Bench Press is affected by varying grip, grip width, bench angle and weights put on it, so you should take some factors into consideration. First of all remember to be in a tight position during bench press from start to end. While starting, you should check the grip width. If it is very narrow then you'll lose strength and if it is too wide then the distance to which the bar travels shortens. For a correct bench press grip width should be about 50-75 cm depending on your build. You should also take care of the grip of the bar. You can secure the bar with your thumbs by rotating your hands in.

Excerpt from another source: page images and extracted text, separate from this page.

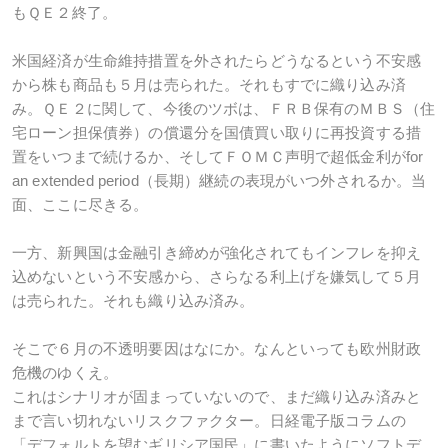
もＱＥ２終了。
米国経済が生命維持措置を外されたらどうなるという不安感
から株も商品も５月は売られた。それもすでに織り込み済
み。ＱＥ２に関して、今後のツボは、ＦＲＢ保有のＭＢＳ（住
宅ローン担保債券）の償還分を国債買い取りに再投資する措
置をいつまで続けるか、そしてＦＯＭＣ声明で超低金利がfor
an extended period（長期）継続の表現がいつ外されるか。当
面、ここに尽きる。
一方、新興国は金融引き締めが強化されてもインフレを抑え
込めないという不安感から、さらなる利上げを嫌気して５月
は売られた。それも織り込み済み。
そこで６月の不透明要因はなにか。なんといっても欧州財政
危機のゆくえ。
これはシナリオが固まっていないので、まだ織り込み済みと
まで言い切れないリスクファクター。日経電子版コラムの
「デフォルトを望むギリシア国民」に書いたようにソフトデ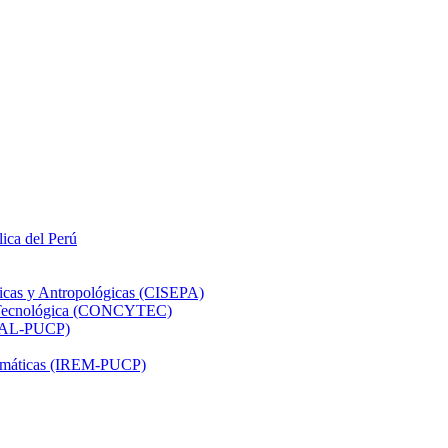
lica del Perú
ticas y Antropológicas (CISEPA)
ón Tecnológica (CONCYTEC)
DHAL-PUCP)
atemáticas (IREM-PUCP)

Hold the bar in between the palm of your hand, close to your wrist. If you put the bar close to your fingers, you can get wrist pains. You can give a solid base to your body for bench pressing by squeezing your shoulder-blades before getting on the bench and keeping your shoulder-blades back and down. While bench press you should also consider the risk of the bar falling on your face. Your arms are strongest when your elbows are locked properly. You should not allow your chest to go flat or shoulders to roll forward as you can lose upper-back tightness, losing power and increasing risk of shoulder injury. So keep your chest up at all time for correct position.
Also consider that your forearms should be perpendicular to the floor when the bar touches your chest. To prevent extreme arching of your lower back you should use a wide foot stance to increase stability on the bench. Put your feet flat on the floor and keep your weight on the heels and lower leg perpendicular to the floor. You should bench press in a straight line. For this you can fix a point at the ceiling where you want the bar to go and don't look at the bar while pressing. You should consider your elbows while bench pressing. Keeping elbows too high is not apt for your shoulders and also keeping them too low is inefficient. Put your elbows perpendicular to the bench and parallel with your torso. Also you should tighten your neck muscles, without pushing your head into the bench, to avoid neck injury.
While bench press, if your shoulders roll forward then it is considered to be a bad technique and can result in shoulder injuries. So to avoid it, you should keep your chest up, shoulder-blades back and down and upper-back tight.
The Bench Press builds upper-body strength like no other exercise but if it is not done properly then it can cause severe shoulder injuries.